# [TASK TO CARRY OUT]
Give every line from the entries that contains "Your".

──────

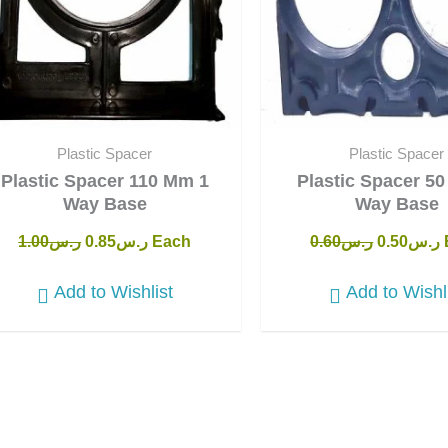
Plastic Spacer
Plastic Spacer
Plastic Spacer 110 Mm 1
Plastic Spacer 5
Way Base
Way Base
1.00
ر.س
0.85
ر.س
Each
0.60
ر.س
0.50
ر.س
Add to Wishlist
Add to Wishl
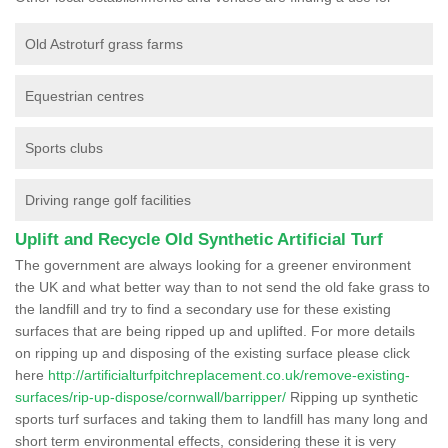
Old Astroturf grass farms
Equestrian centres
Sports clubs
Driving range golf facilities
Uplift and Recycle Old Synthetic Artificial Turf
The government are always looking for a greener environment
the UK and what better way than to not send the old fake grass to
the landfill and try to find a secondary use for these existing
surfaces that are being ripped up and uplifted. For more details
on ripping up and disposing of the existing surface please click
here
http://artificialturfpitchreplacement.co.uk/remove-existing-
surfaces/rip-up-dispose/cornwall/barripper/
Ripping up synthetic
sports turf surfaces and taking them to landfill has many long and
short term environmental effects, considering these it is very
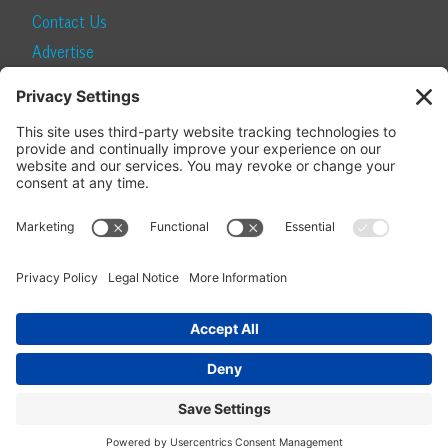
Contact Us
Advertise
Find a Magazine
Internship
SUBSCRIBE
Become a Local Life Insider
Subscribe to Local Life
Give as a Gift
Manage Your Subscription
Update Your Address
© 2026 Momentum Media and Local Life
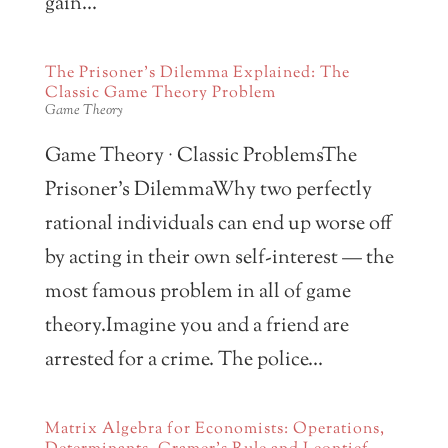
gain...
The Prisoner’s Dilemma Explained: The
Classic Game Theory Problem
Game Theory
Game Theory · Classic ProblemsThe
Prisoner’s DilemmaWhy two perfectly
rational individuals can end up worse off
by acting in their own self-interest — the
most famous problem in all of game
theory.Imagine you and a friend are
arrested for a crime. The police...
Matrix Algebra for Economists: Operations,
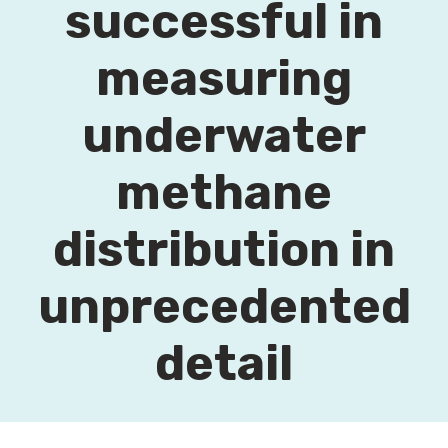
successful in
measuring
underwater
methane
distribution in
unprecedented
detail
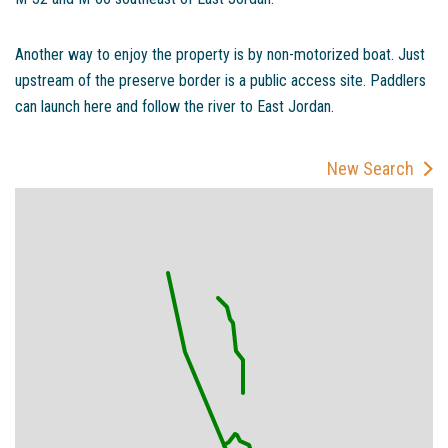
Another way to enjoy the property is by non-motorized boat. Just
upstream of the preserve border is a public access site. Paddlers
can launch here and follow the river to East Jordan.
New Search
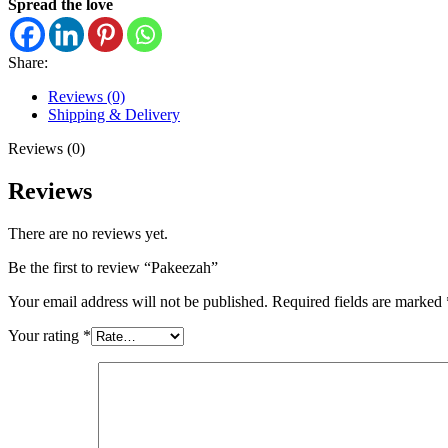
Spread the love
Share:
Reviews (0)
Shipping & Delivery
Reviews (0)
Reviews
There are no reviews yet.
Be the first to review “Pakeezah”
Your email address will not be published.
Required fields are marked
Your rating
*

──────

# [WRITTEN REPLY]
Manage Your Subscription
Update Your Address
Your email address will not be published.
Your rating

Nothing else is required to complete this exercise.